Riparò quel vetro incrinato con un semplice movimento di bacchetta e un “Reparo” rapido. Non si decideva però a chiamare quel vecchio rimbambito gufo di Leo per spedirla alla sua proprietaria. Rose, prima di correre a giocare (o a fingere di giocare) a scacchi magici col fratellino (non che Hugo sapesse farlo comunque), le aveva strappato la promessa che avrebbe mandato la foto a Chris. Sapeva essere davvero decisa quella bambina quando voleva qualcosa.
 “Non la mandi?” le chiese Ron, intercettando il suo sguardo concentrato sull’immagine.
“Credi che sia pronta? Sai perché hai trovato questa foto in uno scatolone di sotto, no? L’avrà lanciata contro il muro, o vi avrà scagliato contro qualche incantesimo per farle fare questa fine. Insomma, qualcosa degno di lei.” Hermione sospirò ansiosa.
“Penso che ne abbia bisogno.” Bisogno di ricordare, di sorridere al pensiero che una volta erano insieme, e si poteva sentire il profumo di casa e felicità. Bisogno di sapere che non era un sogno, ma la realtà. Che l’amavano, l’amavano più di ogni altra cosa. “E anche tu,” sussurrò lui.

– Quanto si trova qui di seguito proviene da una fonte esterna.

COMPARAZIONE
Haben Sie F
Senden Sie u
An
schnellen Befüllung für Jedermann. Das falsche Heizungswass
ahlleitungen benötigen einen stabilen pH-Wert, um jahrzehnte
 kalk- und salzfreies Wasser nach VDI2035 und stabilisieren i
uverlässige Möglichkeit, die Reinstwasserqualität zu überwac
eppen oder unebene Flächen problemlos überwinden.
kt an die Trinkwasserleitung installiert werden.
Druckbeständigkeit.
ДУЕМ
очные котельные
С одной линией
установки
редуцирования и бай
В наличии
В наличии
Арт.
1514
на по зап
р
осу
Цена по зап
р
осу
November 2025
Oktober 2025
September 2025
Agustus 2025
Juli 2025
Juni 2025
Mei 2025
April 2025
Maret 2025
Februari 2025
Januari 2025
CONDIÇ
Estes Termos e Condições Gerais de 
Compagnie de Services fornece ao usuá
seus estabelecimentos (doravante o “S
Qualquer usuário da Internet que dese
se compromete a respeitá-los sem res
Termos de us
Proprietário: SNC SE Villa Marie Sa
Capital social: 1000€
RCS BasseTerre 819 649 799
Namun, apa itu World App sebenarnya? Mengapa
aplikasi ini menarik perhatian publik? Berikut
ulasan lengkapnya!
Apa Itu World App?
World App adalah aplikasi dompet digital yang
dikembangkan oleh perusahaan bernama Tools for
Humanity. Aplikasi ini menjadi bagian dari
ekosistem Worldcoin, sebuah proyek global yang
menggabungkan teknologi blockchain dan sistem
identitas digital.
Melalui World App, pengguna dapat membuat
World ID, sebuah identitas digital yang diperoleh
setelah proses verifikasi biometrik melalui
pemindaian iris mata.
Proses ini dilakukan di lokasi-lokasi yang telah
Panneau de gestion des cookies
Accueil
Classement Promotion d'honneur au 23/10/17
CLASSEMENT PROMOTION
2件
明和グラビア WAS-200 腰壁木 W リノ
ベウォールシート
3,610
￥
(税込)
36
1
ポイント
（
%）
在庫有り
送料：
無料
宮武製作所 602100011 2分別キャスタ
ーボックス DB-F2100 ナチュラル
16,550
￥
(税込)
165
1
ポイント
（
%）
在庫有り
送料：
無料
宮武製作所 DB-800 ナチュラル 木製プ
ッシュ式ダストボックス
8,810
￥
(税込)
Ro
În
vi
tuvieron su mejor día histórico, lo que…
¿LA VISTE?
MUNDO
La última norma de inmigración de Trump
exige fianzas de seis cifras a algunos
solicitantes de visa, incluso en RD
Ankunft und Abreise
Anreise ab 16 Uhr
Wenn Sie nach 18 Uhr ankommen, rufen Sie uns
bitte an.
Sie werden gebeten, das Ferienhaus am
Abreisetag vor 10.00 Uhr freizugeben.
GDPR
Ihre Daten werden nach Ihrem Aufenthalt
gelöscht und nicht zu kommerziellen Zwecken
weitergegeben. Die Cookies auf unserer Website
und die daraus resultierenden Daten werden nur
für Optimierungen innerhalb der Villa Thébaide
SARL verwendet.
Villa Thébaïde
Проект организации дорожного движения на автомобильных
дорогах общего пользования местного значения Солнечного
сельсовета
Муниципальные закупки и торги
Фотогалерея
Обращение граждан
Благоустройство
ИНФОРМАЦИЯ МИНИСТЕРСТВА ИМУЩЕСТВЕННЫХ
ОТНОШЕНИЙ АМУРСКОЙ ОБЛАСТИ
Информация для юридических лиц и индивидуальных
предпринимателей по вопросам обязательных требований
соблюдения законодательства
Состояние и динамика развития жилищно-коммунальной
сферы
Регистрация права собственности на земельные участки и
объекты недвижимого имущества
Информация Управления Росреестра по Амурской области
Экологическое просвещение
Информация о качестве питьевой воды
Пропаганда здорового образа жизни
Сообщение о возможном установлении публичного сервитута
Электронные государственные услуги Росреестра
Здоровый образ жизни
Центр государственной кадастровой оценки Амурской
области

Hermione percepì tutta l’apprensione di Ron in quel sussurro. Talvolta, era incredibilmente complicato far entrare anche lui in quell’angolo privato che era il dolore per la perdita dei suoi genitori. “Anche se fa piangere?” chiese, infine, con la voce ormai spezzata.
“Anche se fa piangere,” annuì lui, stringendole la mano. I polpastrelli ruvidi che le accarezzavano il palmo sembravano pregarla di liberarsi di quel dolore nascosto. Perché ognuna di quelle lacrime andata versata. Finalmente.

 
*
 
Note: Titolo e citazione in epigrafe sono ripresi dal brano My Immortal interpretato dagli Evanescence. Le traduzioni dei passaggi citati sono, in ordine: “Tutte le mie paure di bambino” “Queste paure non sembrano finire, il dolore è fin troppo reale; troppe cose il tempo non può cancellare.”